Sunday, May 10, 2015

About hotplug affinity enhancement

This enhancement comes from investigating the issue from Brandon BerHent who back-port the -gc branch to 3.10 for android system and build customized kernel for nexus 6. It's very cool thing and I got to said "Hello Moto", which recall the memory of my first cell-phone.

The android system, unlike pc platform, seems use a lot cpu hotplug mechanism for power-saving functionality. When I look at the cpu hotplug code, I notice the below behaviors.

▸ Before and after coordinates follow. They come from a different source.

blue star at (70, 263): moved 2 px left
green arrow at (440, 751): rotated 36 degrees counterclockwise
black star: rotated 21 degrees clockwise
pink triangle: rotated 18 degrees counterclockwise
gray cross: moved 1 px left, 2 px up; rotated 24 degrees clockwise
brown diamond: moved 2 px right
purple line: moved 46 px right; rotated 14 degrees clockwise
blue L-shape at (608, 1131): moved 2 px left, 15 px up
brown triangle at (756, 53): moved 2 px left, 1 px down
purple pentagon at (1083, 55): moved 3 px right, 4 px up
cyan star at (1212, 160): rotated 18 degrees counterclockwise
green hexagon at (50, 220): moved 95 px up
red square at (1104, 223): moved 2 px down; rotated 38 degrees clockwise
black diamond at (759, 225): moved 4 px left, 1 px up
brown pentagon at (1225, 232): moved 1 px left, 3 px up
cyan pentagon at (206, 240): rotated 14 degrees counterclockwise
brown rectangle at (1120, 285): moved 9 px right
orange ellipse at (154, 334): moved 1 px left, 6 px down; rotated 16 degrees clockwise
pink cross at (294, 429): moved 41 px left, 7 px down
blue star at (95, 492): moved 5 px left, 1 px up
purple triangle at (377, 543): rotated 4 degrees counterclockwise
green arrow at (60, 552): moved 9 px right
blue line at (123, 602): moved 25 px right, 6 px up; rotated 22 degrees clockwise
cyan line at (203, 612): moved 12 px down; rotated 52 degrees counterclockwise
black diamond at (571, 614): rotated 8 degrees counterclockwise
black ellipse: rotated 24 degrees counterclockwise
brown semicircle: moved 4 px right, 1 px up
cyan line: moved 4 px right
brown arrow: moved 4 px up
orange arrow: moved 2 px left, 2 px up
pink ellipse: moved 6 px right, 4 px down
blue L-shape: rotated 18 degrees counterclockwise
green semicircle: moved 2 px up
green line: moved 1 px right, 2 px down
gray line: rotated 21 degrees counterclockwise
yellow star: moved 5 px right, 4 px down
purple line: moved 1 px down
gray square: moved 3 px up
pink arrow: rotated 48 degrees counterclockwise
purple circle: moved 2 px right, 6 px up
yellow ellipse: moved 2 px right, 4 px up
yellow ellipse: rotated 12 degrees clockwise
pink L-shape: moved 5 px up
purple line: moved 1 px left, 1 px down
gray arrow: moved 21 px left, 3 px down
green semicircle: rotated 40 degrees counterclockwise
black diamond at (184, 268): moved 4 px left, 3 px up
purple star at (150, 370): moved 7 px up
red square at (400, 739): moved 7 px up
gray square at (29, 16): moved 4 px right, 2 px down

p5qe ~ # schedtool -a 0x02 1388
p5qe ~ # schedtool 1388
PID  1388: PRIO   0, POLICY N: SCHED_NORMAL  , NICE   0, AFFINITY 0x2
p5qe ~ # cat /sys/devices/system/cpu/cpu1/online
1
p5qe ~ # echo 0 > /sys/devices/system/cpu/cpu1/online
p5qe ~ # schedtool 1388
PID  1388: PRIO   0, POLICY N: SCHED_NORMAL  , NICE   0, AFFINITY 0x1
p5qe ~ # cat /sys/devices/system/cpu/cpu1/online
0
p5qe ~ # echo 1 > /sys/devices/system/cpu/cpu1/online
p5qe ~ # schedtool 1388
PID  1388: PRIO   0, POLICY N: SCHED_NORMAL  , NICE   0, AFFINITY 0x3

As you can see, after cpu 1 offline then online, task's affinity changes from 0x2 to 0x3, which include the new online cpu 1, but not the original design what the task to run on. And the most interesting thing is, it is not only the behaviors of BFS, it's same for mainline CFS.
Normally, for pc platform, it's not a big problem, as there is not much cpu hotplug events unless suspend/resume. But if just a small enhancement that can maintenance task's original affinity intend, why not? Below is the behaviors with the enhancement.

p5qe ~ # schedtool 1375
PID  1375: PRIO   0, POLICY N: SCHED_NORMAL  , NICE   0, AFFINITY 0xf
p5qe ~ # schedtool -a 0x2 1375
p5qe ~ # schedtool 1375
PID  1375: PRIO   0, POLICY N: SCHED_NORMAL  , NICE   0, AFFINITY 0x2
p5qe ~ # echo 0 > /sys/devices/system/cpu/cpu1/online
p5qe ~ # schedtool 1375
PID  1375: PRIO   0, POLICY N: SCHED_NORMAL  , NICE   0, AFFINITY 0x1
p5qe ~ # dmesg | tail
[    9.771522] zram3: detected capacity change from 0 to 268435456
[    9.783513] Adding 262140k swap on /dev/zram0.  Priority:10 extents:1 across:262140k SSFS
[    9.785789] Adding 262140k swap on /dev/zram1.  Priority:10 extents:1 across:262140k SSFS
[    9.788066] Adding 262140k swap on /dev/zram2.  Priority:10 extents:1 across:262140k SSFS
[    9.790311] Adding 262140k swap on /dev/zram3.  Priority:10 extents:1 across:262140k SSFS
[   12.103469] sky2 0000:02:00.0 eth1: Link is up at 1000 Mbps, full duplex, flow control both
[   25.360122] random: nonblocking pool is initialized
[  105.757001] Renew affinity for 198 processes to cpu 1
[  105.757001] kvm: disabling virtualization on CPU1
[  105.757140] smpboot: CPU 1 is now offline
p5qe ~ # echo 1 > /sys/devices/system/cpu/cpu1/online
p5qe ~ # schedtool 1375
PID  1375: PRIO   0, POLICY N: SCHED_NORMAL  , NICE   0, AFFINITY 0x2
p5qe ~ # dmesg | tail
[    9.790311] Adding 262140k swap on /dev/zram3.  Priority:10 extents:1 across:262140k SSFS
[   12.103469] sky2 0000:02:00.0 eth1: Link is up at 1000 Mbps, full duplex, flow control both
[   25.360122] random: nonblocking pool is initialized
[  105.757001] Renew affinity for 198 processes to cpu 1
[  105.757001] kvm: disabling virtualization on CPU1
[  105.757140] smpboot: CPU 1 is now offline
[  137.348718] x86: Booting SMP configuration:
[  137.348722] smpboot: Booting Node 0 Processor 1 APIC 0x1
[  137.359727] kvm: enabling virtualization on CPU1
[  137.363338] Renew affinity for 203 processes to cpu 1

 This enhancement changes the default behaviors of the kernel/system, I have tested it for a while with different use cases, all looks good. So I mark this changes version 1, if you have any comments/concert, please let me know. I'll look into it.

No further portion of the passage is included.